◆ **THE PROBLEM**:
Give again, exactly as they appear, only the lines from the one containing "info@ganjafarmer.com.pl" through the last line of the material below.

◆ **RECORDS**:
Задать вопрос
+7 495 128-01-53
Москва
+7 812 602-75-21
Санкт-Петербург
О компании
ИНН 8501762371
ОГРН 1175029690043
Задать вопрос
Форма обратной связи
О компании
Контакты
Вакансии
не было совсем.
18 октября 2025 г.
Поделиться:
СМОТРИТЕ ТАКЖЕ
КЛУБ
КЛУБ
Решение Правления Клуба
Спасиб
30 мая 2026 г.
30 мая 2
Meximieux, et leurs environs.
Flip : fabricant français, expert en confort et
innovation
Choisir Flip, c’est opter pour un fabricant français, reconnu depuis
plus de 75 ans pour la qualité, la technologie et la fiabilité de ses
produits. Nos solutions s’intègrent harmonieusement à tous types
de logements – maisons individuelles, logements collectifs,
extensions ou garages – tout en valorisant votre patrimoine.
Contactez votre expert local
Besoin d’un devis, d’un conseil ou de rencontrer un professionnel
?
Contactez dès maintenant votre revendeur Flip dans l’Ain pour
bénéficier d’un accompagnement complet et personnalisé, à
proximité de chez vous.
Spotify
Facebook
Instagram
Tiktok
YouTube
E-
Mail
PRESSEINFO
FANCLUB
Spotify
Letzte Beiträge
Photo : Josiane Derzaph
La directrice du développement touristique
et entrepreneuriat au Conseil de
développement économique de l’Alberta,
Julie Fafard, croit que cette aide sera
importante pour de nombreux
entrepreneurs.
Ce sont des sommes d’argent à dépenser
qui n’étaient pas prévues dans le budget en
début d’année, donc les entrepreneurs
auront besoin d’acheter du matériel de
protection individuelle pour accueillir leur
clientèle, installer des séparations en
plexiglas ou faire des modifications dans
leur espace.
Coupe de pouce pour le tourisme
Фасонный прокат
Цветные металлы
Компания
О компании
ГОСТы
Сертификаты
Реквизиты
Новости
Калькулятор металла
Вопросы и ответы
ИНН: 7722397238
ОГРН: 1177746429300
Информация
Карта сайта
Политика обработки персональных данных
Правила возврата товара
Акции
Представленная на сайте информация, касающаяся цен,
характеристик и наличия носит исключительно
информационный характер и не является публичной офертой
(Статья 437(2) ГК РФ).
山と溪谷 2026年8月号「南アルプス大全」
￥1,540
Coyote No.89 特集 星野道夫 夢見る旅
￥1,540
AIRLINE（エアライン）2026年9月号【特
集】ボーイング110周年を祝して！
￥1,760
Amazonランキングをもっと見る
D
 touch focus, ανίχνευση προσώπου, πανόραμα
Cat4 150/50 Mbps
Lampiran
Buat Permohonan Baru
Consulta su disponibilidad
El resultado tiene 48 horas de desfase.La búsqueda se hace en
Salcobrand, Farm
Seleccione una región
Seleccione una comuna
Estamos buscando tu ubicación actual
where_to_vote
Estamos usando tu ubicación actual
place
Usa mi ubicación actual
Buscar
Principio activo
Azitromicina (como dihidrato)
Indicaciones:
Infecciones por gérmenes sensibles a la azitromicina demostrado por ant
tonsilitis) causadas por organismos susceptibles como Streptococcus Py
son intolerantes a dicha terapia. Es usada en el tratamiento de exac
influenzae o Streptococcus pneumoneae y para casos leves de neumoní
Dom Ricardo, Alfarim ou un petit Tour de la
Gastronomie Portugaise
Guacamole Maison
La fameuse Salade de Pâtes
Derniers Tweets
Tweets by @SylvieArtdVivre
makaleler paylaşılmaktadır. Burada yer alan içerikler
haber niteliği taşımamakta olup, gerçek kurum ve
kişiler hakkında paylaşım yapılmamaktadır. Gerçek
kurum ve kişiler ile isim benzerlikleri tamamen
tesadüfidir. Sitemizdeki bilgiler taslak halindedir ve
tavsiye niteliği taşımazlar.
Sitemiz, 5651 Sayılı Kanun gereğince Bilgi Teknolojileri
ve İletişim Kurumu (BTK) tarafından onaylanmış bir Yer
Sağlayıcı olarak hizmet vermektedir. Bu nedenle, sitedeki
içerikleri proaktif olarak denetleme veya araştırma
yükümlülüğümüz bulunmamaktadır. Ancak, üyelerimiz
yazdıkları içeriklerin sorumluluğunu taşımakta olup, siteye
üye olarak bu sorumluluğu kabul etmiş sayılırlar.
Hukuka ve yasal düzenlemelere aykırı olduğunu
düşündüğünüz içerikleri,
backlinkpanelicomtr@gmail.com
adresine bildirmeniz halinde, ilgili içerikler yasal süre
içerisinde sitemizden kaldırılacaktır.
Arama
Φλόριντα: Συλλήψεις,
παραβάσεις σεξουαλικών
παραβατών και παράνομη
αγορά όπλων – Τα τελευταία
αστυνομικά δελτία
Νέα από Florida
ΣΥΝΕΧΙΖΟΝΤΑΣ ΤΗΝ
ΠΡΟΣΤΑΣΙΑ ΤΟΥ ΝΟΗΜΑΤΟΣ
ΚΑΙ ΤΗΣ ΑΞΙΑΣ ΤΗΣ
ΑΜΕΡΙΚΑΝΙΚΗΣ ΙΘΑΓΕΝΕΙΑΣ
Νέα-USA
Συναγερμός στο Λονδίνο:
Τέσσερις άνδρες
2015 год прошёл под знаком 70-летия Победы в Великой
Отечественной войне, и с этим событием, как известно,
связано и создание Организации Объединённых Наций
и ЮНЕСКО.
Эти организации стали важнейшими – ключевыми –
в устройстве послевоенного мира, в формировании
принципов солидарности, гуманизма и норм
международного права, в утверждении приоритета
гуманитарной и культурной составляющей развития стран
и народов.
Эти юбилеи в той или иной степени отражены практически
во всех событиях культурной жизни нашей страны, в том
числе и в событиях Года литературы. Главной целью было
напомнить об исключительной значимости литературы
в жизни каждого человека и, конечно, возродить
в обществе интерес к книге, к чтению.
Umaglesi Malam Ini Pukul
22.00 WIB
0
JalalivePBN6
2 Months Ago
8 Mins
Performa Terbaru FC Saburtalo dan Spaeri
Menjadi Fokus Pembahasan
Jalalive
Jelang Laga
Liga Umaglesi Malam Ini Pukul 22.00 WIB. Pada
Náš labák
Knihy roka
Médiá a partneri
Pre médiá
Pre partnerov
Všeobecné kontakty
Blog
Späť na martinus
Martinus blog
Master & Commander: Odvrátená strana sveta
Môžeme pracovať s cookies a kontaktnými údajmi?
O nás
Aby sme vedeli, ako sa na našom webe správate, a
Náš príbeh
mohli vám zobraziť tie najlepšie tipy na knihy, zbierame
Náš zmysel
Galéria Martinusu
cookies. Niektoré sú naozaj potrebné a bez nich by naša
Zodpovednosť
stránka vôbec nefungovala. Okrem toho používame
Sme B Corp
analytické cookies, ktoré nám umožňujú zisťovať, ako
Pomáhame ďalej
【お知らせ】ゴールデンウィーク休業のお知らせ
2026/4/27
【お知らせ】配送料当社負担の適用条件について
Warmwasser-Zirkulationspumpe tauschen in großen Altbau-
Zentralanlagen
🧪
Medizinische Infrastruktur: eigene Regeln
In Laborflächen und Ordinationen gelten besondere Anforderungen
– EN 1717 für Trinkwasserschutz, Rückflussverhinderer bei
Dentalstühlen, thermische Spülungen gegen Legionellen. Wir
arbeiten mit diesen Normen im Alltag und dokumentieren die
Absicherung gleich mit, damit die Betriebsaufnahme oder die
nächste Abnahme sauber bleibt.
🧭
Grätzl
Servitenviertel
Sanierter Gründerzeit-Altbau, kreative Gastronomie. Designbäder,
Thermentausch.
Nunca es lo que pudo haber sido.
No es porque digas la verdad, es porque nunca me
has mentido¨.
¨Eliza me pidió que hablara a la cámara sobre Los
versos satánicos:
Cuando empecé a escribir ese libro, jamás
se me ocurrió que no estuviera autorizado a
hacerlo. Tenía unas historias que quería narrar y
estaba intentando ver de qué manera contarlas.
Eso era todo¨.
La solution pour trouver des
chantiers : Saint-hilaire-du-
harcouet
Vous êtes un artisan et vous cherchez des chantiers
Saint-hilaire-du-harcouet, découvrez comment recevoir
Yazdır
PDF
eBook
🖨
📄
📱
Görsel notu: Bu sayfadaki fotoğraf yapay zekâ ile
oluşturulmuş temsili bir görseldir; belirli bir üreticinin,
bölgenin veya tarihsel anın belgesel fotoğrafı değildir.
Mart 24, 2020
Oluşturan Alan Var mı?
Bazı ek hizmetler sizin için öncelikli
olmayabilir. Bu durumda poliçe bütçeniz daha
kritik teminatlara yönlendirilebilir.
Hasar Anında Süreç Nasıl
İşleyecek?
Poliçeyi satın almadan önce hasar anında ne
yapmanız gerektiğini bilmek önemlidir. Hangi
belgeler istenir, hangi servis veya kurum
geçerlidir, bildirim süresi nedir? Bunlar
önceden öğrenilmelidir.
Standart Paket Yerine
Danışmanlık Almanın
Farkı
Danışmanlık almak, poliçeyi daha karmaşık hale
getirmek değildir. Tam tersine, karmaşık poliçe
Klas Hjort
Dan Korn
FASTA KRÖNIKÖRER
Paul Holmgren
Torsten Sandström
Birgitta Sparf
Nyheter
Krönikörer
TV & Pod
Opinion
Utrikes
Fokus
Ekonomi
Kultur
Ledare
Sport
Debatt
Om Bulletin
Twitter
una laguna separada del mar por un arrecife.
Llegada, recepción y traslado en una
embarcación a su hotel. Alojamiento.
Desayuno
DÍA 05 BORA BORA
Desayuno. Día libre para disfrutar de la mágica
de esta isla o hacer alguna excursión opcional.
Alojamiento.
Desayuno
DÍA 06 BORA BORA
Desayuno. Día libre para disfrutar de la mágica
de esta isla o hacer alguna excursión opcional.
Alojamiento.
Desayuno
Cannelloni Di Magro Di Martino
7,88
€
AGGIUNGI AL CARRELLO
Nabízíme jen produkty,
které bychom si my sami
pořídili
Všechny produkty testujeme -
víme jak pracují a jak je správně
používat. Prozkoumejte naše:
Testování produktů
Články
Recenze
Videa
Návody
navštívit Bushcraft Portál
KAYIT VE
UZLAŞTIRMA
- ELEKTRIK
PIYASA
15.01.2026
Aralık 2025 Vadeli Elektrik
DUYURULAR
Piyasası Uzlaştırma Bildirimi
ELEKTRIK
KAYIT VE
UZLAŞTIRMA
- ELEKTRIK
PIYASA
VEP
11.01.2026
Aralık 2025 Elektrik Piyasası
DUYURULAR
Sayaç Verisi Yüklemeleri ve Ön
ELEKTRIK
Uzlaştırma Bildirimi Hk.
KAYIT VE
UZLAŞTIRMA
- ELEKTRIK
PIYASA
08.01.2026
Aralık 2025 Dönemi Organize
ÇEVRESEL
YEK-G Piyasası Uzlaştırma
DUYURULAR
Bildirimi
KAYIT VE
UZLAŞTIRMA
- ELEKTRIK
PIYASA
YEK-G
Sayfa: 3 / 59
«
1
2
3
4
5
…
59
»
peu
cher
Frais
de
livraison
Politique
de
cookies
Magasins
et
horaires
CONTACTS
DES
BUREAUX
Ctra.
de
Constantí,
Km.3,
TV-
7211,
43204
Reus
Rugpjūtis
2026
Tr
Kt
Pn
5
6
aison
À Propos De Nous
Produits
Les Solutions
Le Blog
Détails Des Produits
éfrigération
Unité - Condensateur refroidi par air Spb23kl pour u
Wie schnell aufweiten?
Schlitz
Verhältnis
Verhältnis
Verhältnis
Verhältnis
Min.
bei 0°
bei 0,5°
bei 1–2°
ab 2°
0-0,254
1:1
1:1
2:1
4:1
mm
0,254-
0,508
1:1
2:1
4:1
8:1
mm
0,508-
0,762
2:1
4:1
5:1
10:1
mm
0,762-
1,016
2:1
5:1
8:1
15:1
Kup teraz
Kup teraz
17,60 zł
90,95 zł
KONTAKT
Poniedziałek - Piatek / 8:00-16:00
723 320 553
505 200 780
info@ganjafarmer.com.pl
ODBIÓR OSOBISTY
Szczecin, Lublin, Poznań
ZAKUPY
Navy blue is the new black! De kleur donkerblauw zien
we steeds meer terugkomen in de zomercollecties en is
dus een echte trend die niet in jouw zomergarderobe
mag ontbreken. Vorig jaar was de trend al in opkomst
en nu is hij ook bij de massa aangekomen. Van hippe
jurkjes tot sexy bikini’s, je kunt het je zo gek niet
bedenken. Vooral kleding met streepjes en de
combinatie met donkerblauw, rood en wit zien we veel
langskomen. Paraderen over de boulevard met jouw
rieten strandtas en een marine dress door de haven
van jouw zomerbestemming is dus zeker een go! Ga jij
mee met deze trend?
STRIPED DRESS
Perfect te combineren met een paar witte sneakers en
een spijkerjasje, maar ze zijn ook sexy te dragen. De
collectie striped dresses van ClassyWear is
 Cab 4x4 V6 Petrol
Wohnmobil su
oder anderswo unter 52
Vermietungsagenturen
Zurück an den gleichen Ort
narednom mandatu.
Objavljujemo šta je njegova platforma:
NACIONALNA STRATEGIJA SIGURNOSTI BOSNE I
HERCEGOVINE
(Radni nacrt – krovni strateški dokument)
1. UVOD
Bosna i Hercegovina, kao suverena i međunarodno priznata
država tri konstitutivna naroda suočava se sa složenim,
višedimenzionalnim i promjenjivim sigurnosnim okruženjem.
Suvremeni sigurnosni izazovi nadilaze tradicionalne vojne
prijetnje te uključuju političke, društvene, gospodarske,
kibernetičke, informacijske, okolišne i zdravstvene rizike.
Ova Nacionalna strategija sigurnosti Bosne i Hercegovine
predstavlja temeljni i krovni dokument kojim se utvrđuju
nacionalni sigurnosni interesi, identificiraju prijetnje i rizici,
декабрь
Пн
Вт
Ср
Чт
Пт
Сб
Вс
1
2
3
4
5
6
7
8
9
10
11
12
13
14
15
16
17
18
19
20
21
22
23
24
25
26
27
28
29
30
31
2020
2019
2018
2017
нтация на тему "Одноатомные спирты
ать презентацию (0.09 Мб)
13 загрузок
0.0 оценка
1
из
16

◆ **RESULT OF THE EXERCISE**:
info@ganjafarmer.com.pl
ODBIÓR OSOBISTY
Szczecin, Lublin, Poznań
ZAKUPY
Navy blue is the new black! De kleur donkerblauw zien
we steeds meer terugkomen in de zomercollecties en is
dus een echte trend die niet in jouw zomergarderobe
mag ontbreken. Vorig jaar was de trend al in opkomst
en nu is hij ook bij de massa aangekomen. Van hippe
jurkjes tot sexy bikini’s, je kunt het je zo gek niet
bedenken. Vooral kleding met streepjes en de
combinatie met donkerblauw, rood en wit zien we veel
langskomen. Paraderen over de boulevard met jouw
rieten strandtas en een marine dress door de haven
van jouw zomerbestemming is dus zeker een go! Ga jij
mee met deze trend?
STRIPED DRESS
Perfect te combineren met een paar witte sneakers en
een spijkerjasje, maar ze zijn ook sexy te dragen. De
collectie striped dresses van ClassyWear is
 Cab 4x4 V6 Petrol
Wohnmobil su
oder anderswo unter 52
Vermietungsagenturen
Zurück an den gleichen Ort
narednom mandatu.
Objavljujemo šta je njegova platforma:
NACIONALNA STRATEGIJA SIGURNOSTI BOSNE I
HERCEGOVINE
(Radni nacrt – krovni strateški dokument)
1. UVOD
Bosna i Hercegovina, kao suverena i međunarodno priznata
država tri konstitutivna naroda suočava se sa složenim,
višedimenzionalnim i promjenjivim sigurnosnim okruženjem.
Suvremeni sigurnosni izazovi nadilaze tradicionalne vojne
prijetnje te uključuju političke, društvene, gospodarske,
kibernetičke, informacijske, okolišne i zdravstvene rizike.
Ova Nacionalna strategija sigurnosti Bosne i Hercegovine
predstavlja temeljni i krovni dokument kojim se utvrđuju
nacionalni sigurnosni interesi, identificiraju prijetnje i rizici,
декабрь
Пн
Вт
Ср
Чт
Пт
Сб
Вс
1
2
3
4
5
6
7
8
9
10
11
12
13
14
15
16
17
18
19
20
21
22
23
24
25
26
27
28
29
30
31
2020
2019
2018
2017
нтация на тему "Одноатомные спирты
ать презентацию (0.09 Мб)
13 загрузок
0.0 оценка
1
из
16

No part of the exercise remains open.